2. The nurse is assessing a patient’s abdomen. In what order should the nurse
perform the assessment techniques?

A. Auscultation, Inspection, Palpation, Percussion

B. Inspection, Palpation, Percussion, Auscultation

C. Inspection, Auscultation, Percussion, Palpation

D. Percussion, Auscultation, Inspection, Palpation

Answer: C
Rationale: For the abdomen, auscultation is performed before percussion and palpation to
prevent bowel sounds from being altered by physical manipulation.
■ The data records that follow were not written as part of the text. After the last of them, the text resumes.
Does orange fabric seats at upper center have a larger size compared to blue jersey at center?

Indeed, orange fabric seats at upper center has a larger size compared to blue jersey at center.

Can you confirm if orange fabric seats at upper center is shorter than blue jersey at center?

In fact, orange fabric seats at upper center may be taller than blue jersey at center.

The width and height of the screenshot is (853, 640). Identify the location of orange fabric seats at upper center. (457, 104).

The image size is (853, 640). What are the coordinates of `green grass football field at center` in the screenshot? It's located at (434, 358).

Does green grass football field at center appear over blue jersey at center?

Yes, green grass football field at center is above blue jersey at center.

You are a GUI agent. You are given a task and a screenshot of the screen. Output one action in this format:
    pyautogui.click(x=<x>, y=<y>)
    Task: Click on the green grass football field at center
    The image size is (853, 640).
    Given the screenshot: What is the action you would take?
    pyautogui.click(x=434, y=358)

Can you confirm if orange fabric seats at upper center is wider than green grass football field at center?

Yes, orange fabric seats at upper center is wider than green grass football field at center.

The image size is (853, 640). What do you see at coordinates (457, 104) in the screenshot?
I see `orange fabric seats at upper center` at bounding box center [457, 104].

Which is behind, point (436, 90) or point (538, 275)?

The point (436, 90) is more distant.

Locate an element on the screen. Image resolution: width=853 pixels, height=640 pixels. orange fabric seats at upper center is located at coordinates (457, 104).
,3. Which part of the hand is best suited for assessing the patient’s skin
temperature?

A. Fingertips

B. Ulnar surface

C. Palmar surface

D. Dorsal surface

Answer: D
Rationale: The dorsal surface (back of the hand) is thinner and more sensitive to
temperature changes than the palms or fingertips.
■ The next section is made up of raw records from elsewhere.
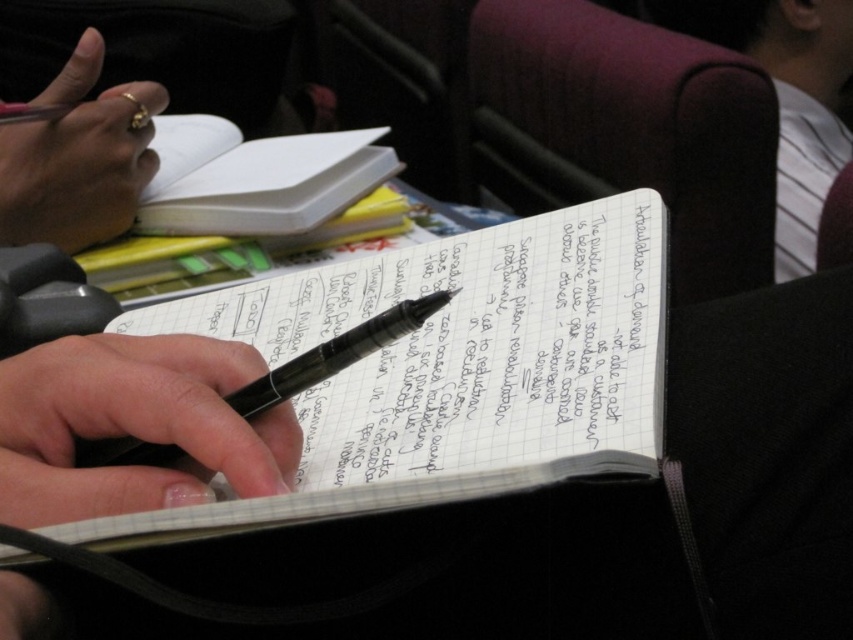 You are organizing a stationery set and need to place the white lined notebook at center and the black matte pen at center into a vertical case. Which object should be placed first to fit both items vertically?

The white lined notebook at center has a greater height compared to the black matte pen at center, so you should place the white lined notebook at center first to ensure both items fit vertically in the case.

You are trying to locate the point with coordinates (x=448, y=369) in the image. Based on the scene description, where would this point be located?

The point is on the white lined notebook at center.

You have two notebooks in front of you, the white lined notebook at center and the white paper notebook at upper center. Which one is wider?

Answer: The white lined notebook at center is wider than the white paper notebook at upper center. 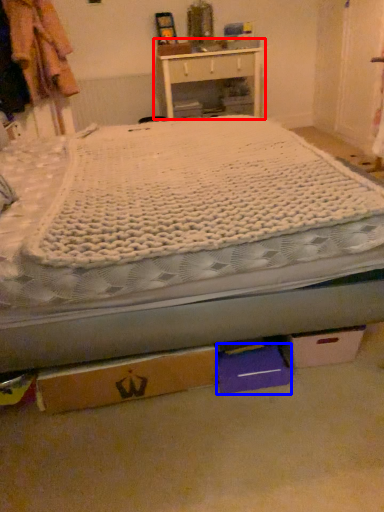 Question: Among these objects, which one is farthest to the camera, nightstand (highlighted by a red box) or storage box (highlighted by a blue box)?

Choices:
 (A) nightstand
 (B) storage box

Answer: (A) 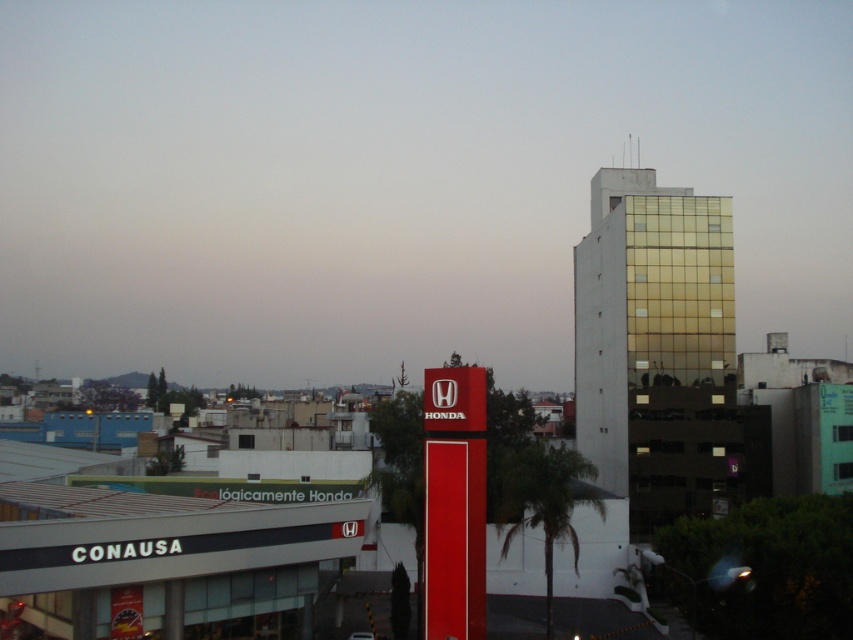 You are a city planner who wants to install a new streetlight between the gold glass building at center and the green leafy palm tree at center. The streetlight requires a minimum of 15 meters of space between the building and the tree to be placed. Can the streetlight be installed in this location?

The gold glass building at center is 20.79 meters from the green leafy palm tree at center. Since the required space is 15 meters, the streetlight can be installed between them as the distance is sufficient.

You are a delivery driver who needs to deliver a package to the Honda dealership. You see the red glossy sign at center and the green leafy palm tree at center in the image. Which object is closer to you?

The red glossy sign at center is closer to you because the green leafy palm tree at center is behind it.

You are standing in the middle of the street looking at the gold glass building at center and the green leafy palm tree at center. Which object is closer to you?

The gold glass building at center is closer to you because it is further to the viewer than the green leafy palm tree at center.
4. A nurse uses the bell of the stethoscope during an assessment. Which sounds
is the nurse listening for?

A. High-pitched sounds like breath sounds

B. Normal heart sounds S1 and S2

C. Low-pitched sounds like heart murmurs or bruits

D. Bowel sounds

Answer: C
Rationale: The bell of the stethoscope is used for low-pitched sounds, while the diaphragm
is used for high-pitched sounds.

5. When assessing for skin turgor in an adult, where should the nurse pinch the
skin?

A. The back of the hand

B. The abdomen

C. Over the sternum or under the clavicle

D. The forearm

Answer: C
Rationale: In adults, the sternum or subclavicular area is the most reliable site to assess
for skin turgor and dehydration status.

, 6. The nurse notes a patient’s skin is yellowish in the sclera and hard palate. This
finding is known as:

A. Pallor

B. Cyanosis

C. Jaundice

D. Erythema

Answer: C
Rationale: Jaundice is a yellowing of the skin and mucous membranes, often first visible in
the junction of the hard and soft palate and the sclera.
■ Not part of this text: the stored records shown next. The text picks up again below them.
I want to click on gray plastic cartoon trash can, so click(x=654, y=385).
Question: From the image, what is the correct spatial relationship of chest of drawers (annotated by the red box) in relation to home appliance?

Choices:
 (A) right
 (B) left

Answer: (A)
7. Which assessment finding is indicative of chronic hypoxia in a patient with
respiratory disease?

A. Cyanosis of the lips

B. Clubbing of the nails

C. Capillary refill of 2 seconds

D. Thin, brittle nails

Answer: B
Rationale: Clubbing (straightening of the nail angle to 180 degrees or more) is a sign of
chronic hypoxia common in COPD and congenital heart disease.

8. What does the ‘E’ in the ABCDE rule for skin cancer assessment stand for?

A. Elevation

B. Erythema

C. Exudate

D. Evolution or Enlargement

Answer: D
Rationale: The ABCDE rule for melanoma is Asymmetry, Border irregularity, Color
variation, Diameter greater than 6mm, and Evolution or change over time.